───── RECORDS PROVIDED ─────
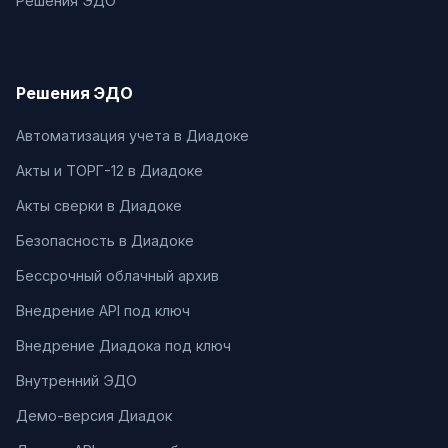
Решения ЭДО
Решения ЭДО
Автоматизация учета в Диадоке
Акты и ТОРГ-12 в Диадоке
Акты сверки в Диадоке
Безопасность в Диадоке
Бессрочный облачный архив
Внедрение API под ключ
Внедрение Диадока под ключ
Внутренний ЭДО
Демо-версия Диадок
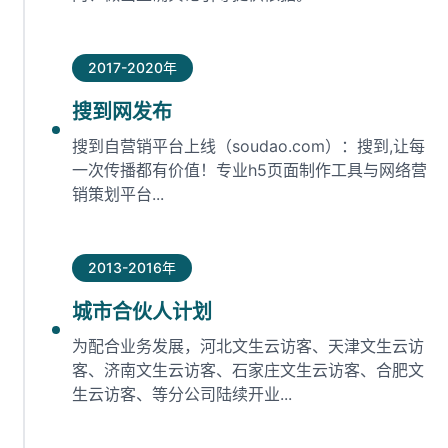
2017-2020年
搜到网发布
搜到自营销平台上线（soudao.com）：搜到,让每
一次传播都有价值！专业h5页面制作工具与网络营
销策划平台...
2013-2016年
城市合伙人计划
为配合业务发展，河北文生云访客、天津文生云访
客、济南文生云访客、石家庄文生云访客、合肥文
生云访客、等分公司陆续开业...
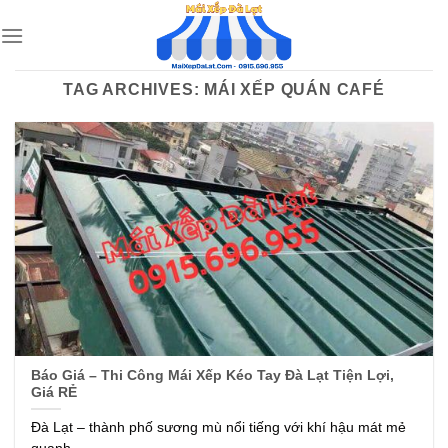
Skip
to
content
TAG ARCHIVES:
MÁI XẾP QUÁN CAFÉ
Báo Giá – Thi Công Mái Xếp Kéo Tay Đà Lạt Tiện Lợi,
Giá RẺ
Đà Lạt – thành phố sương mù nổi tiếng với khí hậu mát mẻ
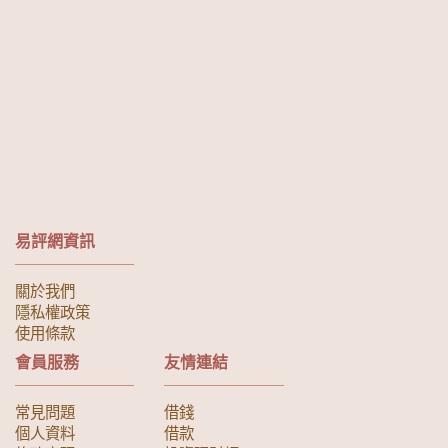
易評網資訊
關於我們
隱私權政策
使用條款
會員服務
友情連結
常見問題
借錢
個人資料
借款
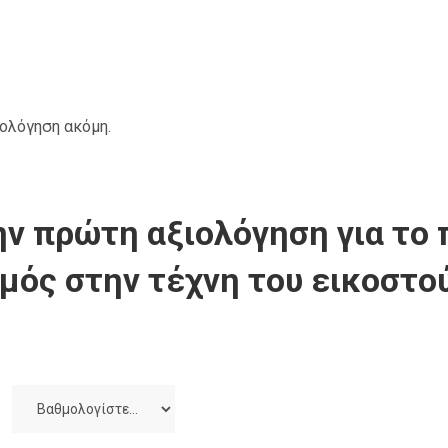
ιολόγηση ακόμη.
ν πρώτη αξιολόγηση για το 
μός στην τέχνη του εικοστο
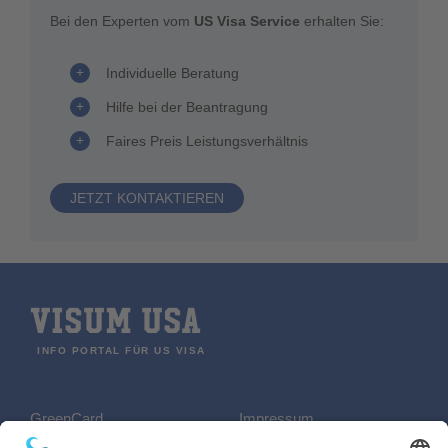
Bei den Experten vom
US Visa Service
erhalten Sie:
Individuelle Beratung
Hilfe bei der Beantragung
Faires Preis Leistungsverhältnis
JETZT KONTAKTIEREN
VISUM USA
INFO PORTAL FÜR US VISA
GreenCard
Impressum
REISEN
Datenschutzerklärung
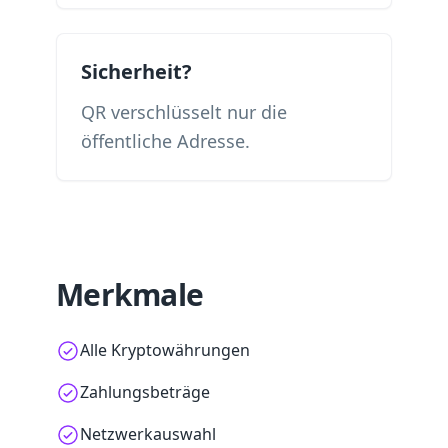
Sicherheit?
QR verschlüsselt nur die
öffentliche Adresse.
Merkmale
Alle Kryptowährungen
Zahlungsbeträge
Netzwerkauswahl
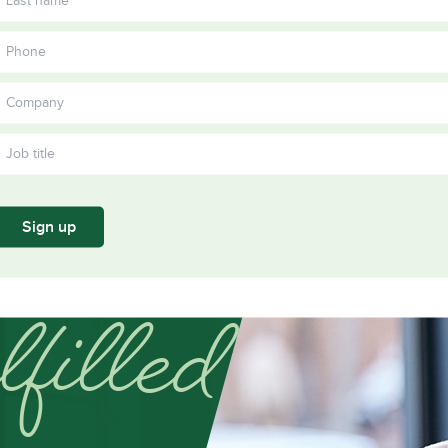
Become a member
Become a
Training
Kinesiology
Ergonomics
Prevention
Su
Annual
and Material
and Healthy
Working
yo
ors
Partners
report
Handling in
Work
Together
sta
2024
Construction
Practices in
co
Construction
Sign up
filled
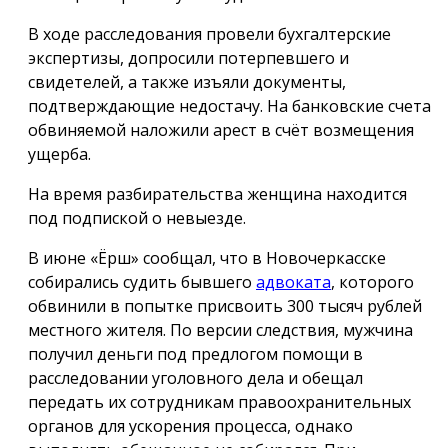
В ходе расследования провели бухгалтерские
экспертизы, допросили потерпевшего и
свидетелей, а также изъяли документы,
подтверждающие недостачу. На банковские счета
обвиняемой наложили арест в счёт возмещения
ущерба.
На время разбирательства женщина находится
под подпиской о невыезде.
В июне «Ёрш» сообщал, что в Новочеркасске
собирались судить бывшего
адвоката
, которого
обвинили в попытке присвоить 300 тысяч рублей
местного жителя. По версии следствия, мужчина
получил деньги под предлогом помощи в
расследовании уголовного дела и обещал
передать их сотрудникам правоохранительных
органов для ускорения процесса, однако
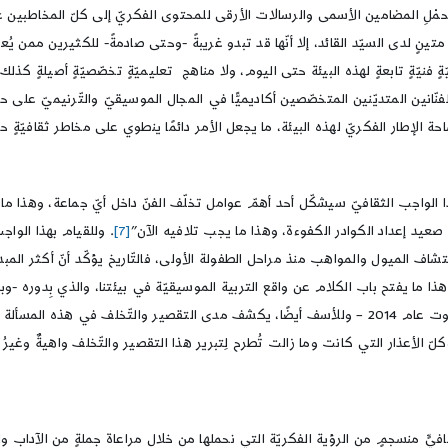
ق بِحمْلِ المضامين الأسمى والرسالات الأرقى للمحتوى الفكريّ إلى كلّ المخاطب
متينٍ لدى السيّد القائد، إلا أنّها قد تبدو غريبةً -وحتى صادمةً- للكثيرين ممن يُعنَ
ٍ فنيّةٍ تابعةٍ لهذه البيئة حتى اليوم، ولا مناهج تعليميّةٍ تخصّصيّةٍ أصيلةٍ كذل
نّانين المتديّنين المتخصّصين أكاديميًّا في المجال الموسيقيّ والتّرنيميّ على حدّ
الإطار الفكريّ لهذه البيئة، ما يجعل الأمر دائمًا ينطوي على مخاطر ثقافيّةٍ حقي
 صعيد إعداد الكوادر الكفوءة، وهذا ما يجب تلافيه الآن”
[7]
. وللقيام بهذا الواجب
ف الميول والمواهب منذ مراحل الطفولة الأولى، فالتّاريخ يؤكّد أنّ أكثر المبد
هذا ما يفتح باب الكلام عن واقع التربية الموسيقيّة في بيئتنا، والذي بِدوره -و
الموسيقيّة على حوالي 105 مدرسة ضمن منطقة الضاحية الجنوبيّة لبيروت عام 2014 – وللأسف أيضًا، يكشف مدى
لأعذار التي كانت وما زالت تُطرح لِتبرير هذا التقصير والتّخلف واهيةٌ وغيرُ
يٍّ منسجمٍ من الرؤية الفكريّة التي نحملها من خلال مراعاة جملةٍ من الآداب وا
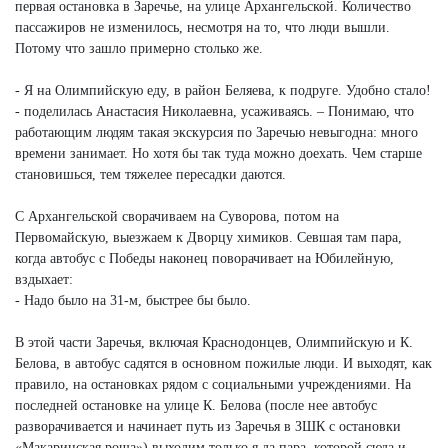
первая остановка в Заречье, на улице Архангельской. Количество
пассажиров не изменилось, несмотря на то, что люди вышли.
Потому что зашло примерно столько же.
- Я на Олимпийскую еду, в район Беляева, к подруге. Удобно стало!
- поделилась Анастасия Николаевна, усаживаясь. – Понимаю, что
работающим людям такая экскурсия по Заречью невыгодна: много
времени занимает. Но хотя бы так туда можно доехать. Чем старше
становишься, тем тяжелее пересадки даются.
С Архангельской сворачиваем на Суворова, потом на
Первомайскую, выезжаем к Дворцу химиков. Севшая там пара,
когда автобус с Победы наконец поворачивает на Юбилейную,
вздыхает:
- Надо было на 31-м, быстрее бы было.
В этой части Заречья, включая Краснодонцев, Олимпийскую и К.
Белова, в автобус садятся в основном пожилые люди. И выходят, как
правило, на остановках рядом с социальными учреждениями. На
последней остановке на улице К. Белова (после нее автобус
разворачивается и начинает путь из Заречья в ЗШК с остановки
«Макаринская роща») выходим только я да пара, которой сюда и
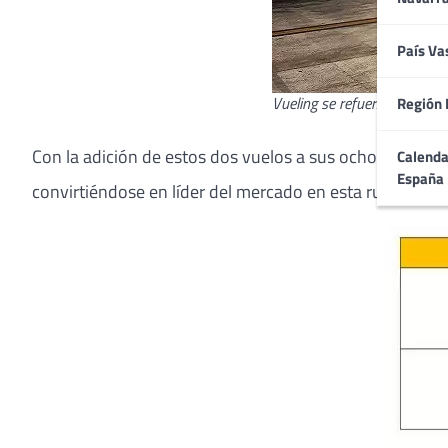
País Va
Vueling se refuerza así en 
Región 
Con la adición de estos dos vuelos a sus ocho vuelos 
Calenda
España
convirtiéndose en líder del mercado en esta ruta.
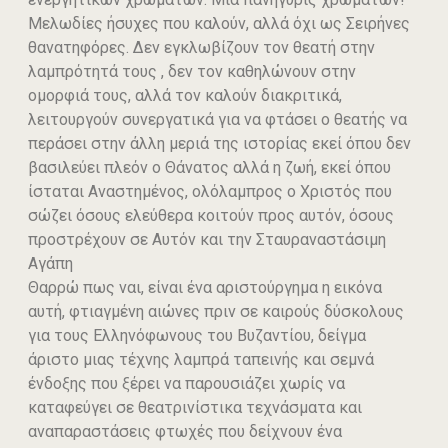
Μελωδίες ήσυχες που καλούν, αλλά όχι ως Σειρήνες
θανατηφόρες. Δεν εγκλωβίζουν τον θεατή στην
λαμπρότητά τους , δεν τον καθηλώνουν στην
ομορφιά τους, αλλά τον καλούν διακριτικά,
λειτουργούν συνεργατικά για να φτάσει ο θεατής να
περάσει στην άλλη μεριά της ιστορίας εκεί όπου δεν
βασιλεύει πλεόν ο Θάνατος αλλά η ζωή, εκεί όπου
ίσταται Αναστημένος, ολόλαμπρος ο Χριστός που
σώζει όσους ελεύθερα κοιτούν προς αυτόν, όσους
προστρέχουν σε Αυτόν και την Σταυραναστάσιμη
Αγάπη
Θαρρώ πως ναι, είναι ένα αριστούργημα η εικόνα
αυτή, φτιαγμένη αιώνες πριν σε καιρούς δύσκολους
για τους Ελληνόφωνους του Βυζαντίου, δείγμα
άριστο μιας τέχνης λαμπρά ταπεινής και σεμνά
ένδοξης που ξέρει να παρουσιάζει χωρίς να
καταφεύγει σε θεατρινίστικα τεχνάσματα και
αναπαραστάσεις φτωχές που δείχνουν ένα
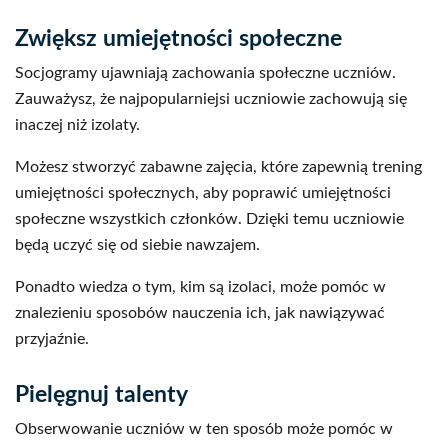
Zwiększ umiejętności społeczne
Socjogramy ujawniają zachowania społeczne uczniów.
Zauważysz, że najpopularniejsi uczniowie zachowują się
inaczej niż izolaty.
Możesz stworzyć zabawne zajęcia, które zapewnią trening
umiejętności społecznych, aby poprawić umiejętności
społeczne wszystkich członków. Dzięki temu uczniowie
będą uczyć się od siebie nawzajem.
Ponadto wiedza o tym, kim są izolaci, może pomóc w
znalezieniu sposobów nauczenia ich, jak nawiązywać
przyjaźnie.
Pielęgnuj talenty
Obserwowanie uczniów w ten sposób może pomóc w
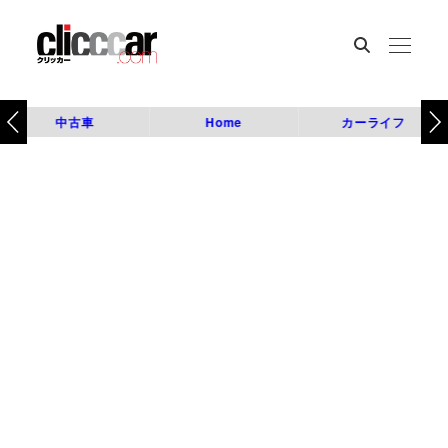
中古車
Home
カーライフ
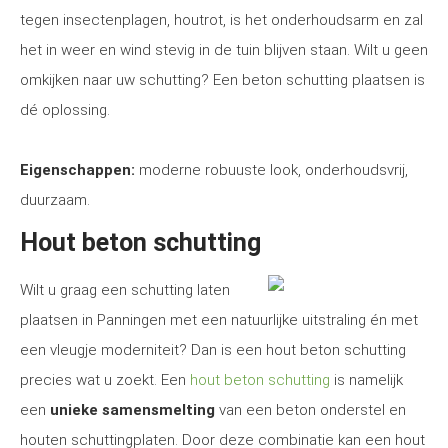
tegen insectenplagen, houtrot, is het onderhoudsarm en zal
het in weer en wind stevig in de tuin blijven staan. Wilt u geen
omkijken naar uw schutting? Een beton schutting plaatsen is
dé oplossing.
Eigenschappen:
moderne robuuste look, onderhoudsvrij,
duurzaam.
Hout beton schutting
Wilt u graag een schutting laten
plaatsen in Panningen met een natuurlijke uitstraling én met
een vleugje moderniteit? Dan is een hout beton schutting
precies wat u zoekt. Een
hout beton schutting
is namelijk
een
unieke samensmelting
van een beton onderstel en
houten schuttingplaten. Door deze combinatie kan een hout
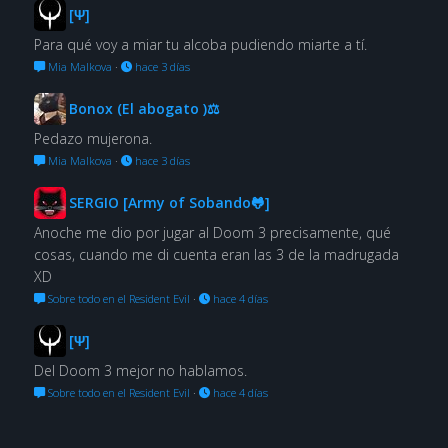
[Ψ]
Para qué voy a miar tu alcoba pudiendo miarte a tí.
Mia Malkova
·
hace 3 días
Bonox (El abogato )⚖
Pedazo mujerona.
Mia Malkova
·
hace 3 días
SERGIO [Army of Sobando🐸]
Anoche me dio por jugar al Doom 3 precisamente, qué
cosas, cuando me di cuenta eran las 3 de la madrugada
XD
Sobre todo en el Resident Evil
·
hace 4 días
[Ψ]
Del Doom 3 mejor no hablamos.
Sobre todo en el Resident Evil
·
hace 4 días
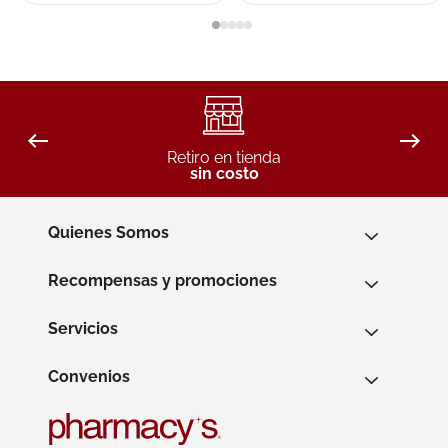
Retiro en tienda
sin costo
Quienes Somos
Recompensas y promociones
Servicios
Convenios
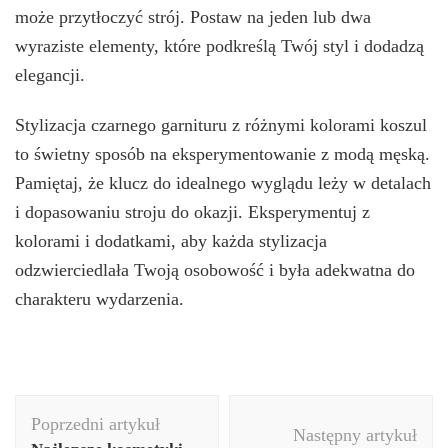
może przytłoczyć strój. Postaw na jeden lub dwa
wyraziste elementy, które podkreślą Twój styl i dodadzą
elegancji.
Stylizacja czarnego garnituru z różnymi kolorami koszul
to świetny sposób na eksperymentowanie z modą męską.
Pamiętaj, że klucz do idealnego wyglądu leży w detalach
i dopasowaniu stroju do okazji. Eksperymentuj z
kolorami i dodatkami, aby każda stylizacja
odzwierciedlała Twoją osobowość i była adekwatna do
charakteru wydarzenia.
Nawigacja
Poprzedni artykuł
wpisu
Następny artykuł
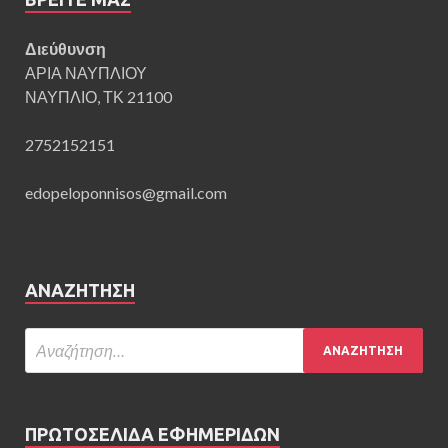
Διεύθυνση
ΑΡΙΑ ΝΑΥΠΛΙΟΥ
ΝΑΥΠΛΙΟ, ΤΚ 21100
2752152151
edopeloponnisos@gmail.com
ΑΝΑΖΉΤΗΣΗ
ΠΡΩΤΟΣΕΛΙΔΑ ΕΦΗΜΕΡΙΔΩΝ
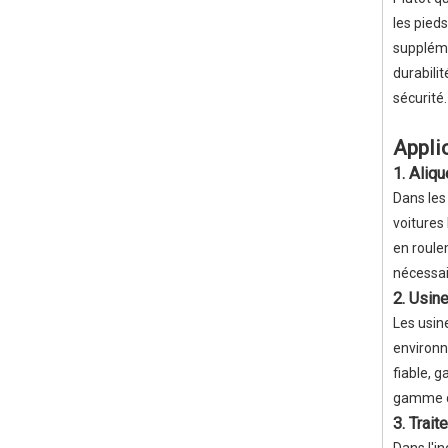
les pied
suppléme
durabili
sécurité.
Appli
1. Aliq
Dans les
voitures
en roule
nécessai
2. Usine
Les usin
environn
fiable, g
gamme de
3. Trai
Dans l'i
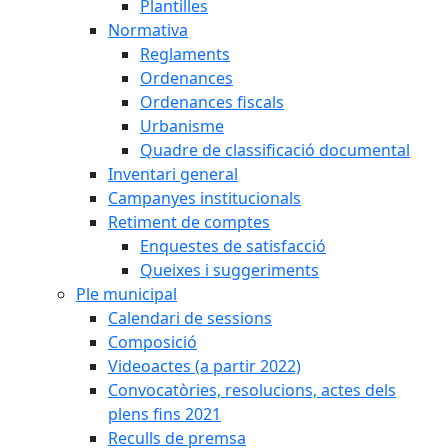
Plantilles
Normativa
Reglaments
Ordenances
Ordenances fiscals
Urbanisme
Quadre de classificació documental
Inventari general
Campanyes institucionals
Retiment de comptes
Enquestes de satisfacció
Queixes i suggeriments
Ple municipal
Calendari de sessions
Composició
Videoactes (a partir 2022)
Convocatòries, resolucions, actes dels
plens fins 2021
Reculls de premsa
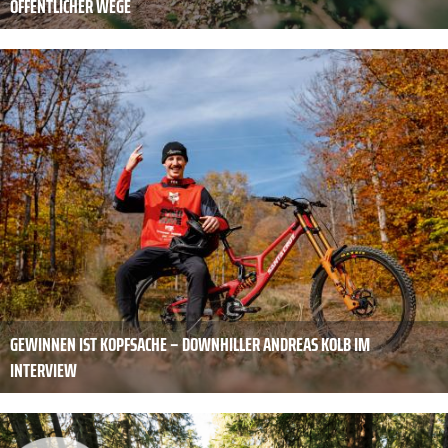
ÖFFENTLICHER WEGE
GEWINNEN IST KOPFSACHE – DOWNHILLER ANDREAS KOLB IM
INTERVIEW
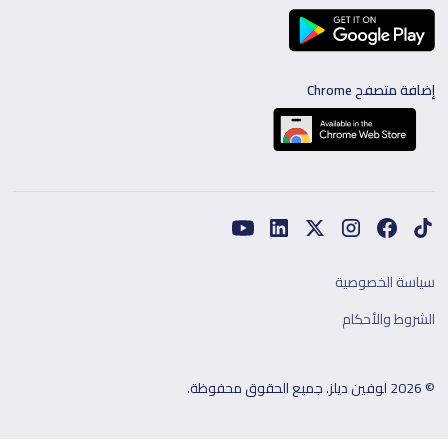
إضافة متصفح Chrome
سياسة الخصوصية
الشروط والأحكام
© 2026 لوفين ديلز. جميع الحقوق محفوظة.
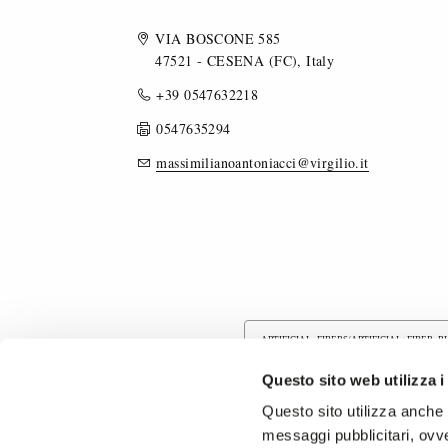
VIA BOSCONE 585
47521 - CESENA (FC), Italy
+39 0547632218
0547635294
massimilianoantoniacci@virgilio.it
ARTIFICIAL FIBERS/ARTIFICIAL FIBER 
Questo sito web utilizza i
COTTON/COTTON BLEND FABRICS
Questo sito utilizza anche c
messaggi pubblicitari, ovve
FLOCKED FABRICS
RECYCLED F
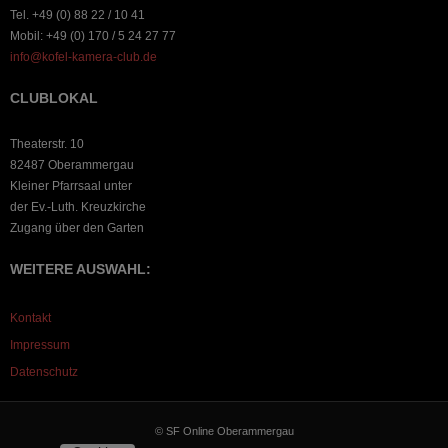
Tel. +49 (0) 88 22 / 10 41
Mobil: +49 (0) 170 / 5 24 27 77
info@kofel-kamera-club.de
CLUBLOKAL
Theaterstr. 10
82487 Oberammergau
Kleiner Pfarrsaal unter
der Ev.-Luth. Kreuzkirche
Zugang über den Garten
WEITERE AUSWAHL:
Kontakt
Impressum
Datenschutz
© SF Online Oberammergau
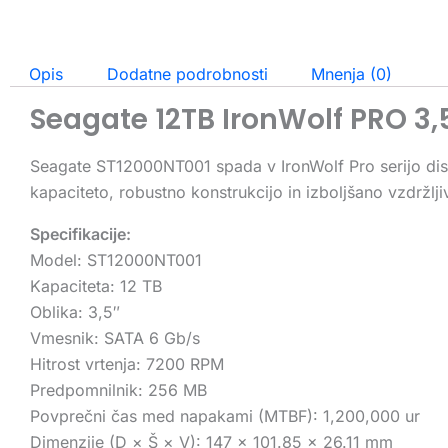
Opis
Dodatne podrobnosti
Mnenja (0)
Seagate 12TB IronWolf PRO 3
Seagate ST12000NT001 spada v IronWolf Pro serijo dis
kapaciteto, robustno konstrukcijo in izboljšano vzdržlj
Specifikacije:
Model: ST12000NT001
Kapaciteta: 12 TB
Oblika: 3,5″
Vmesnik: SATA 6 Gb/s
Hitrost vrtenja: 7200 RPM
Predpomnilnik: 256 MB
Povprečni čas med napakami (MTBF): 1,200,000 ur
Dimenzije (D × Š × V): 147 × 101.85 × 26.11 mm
─────
▸ WHAT TO PRODUCE
Collect the lines of the data that carry the word "kolorami".

▸ RESPONSE FOR THIS EXERCISE
Stylizacja czarnego garnituru z różnymi kolorami koszul
kolorami i dodatkami, aby każda stylizacja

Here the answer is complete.